Witam! Z góry przepraszam, jeśli umieściłam temat w złym dziale.
Przejdę od razu do sedna. Zostałam przyjęta na filologię romańską na UAM, a na etnolingwistykę byłam na liście rezerwowej. Dziś dostałam wiadomość, że na ten drugi z wymienionych kierunków również zostałam przyjęta. I teraz jestem, że tak powiem w kropce. Nie wiem co wybrać.
Z jednej strony na etnolingwistyce nie będę musiała zmagać się z tak przytłaczającą ilością literatury oraz historii (tak przynajmniej słyszałam), ale z drugiej filologia to jednak filologia. Poza tym akurat w przypadku filologii romańskiej na UAM miałabym możliwość nauczenia się nie jednego, a dwóch języków obcych (czyli tak jak na entlonigwistyce).

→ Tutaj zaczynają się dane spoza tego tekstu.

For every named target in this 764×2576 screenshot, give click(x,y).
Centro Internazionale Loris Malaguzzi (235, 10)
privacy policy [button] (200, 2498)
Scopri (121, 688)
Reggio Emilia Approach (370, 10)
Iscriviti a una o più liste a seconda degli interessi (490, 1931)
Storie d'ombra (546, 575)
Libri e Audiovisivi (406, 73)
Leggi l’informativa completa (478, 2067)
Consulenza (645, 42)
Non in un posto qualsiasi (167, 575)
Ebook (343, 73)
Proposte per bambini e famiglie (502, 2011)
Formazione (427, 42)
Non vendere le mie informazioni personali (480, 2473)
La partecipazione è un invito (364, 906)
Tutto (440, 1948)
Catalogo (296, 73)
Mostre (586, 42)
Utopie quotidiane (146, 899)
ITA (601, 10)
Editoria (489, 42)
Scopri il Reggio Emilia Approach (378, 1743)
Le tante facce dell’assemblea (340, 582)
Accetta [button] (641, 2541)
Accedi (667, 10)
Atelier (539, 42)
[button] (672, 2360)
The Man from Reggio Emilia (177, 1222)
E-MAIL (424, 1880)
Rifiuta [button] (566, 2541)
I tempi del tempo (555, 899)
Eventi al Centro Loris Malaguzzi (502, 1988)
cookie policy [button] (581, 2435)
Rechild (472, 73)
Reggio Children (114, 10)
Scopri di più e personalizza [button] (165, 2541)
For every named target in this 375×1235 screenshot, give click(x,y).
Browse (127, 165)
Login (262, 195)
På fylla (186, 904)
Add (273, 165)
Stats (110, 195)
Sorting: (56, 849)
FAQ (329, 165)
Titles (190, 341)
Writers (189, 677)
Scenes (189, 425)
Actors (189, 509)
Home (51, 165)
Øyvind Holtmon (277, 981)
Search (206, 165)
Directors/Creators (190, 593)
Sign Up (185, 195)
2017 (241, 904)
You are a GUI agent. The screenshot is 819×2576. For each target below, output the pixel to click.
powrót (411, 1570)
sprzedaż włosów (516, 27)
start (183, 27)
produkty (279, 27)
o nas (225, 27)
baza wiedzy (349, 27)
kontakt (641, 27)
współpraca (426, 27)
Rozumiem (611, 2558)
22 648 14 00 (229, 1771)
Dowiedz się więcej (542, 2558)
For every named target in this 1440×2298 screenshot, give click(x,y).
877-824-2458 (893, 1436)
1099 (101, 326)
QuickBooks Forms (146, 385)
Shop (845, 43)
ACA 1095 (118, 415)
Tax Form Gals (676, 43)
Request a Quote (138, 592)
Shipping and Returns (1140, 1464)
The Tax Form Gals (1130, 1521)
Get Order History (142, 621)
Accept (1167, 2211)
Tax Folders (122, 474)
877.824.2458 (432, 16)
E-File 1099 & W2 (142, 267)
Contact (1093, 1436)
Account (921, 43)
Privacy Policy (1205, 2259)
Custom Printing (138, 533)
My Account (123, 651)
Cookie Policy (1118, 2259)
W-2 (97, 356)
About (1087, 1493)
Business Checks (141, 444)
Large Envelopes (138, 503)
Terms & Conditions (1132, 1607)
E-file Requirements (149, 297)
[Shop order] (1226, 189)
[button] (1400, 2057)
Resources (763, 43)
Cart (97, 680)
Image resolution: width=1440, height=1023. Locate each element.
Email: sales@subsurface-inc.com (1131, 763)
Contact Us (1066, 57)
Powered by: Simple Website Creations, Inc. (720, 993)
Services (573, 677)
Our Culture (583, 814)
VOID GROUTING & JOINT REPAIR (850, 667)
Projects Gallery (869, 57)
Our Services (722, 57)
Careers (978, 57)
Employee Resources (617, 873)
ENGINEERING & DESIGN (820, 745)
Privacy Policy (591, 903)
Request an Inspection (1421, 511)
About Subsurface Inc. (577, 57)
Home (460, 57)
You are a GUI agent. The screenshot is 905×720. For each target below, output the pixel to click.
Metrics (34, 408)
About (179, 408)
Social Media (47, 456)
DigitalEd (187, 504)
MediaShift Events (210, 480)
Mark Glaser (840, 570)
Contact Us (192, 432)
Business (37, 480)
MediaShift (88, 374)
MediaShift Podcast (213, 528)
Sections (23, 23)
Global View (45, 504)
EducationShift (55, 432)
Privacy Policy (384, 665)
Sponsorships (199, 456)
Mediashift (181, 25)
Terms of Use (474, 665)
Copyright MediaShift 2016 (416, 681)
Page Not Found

Nie będę jednak ukrywać, że etnolingwistyka kusi mnie trochę bardziej. Głównie ze względu na możliwość wybrania języka japońskiego. Czytałam jednak, że przydzielanie do grup językowych jest mocno uzależnione od punktów uzyskanych podczas rekrutacji. Ludzie na forach pisali, że zdarzają się stuację, w których ktoś z trochę niższym wynikiem został przydzielony do pierwszej lepszej grupy z wolnymi miejscami. Najczęściej były to do niczego nie przydatne języki takie jak suahili czy hindi.
I tak oto proszę o rady i opinie. Czy Waszym zdaniem lepiej nie ryzykować i zostać na romanistyce czy spróbować udać się na etnolingwistykę?